Think of Section 86 as the penalty backstop for the entire Registration of Charges chapter. After all the rules on when to register a charge, how to register it, and what happens if you miss the deadline — this section answers the final question: what does it cost you if you mess up?
There are two levels of punishment, and the distinction matters enormously in the exam.
Level 1 — Simple default (sub-section 1): If a company fails to comply with any provision under Chapter VI (Registration of Charges — Sections 77 to 87), the company pays ₹5 lakh as a penalty, and every officer in default pays ₹50,000. Notice the word default here — this covers honest mistakes, missed deadlines, procedural slip-ups. No intent is needed. The Registrar can impose this penalty directly under the adjudication route.

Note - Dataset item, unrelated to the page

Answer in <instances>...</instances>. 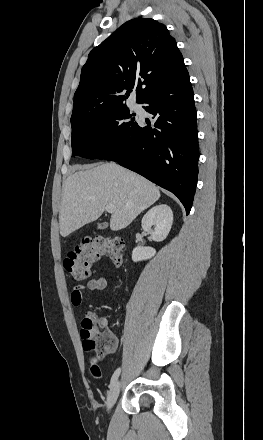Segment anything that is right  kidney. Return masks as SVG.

Level 2 — Willful fraud (sub-section 2): This is where things get serious. If any person willfully furnishes false or incorrect information, or knowingly suppresses material information that was required to be registered under Section 77, they are pushed straight to Section 447 — Fraud. Section 447 carries imprisonment of up to 10 years plus a fine that can go up to three times the amount involved. This is not a penalty — it is a criminal prosecution. The key trigger words are willfully and knowingly — deliberate wrongdoing, not an innocent error.
This section is asked frequently as a 4-mark question where students must distinguish between the two sub-sections or calculate total penalties. Remember: the company and each defaulting officer are penalised separately — penalties are not shared. Also note that sub-section 2 references Section 77 specifically (creation/modification of charge), not the entire chapter.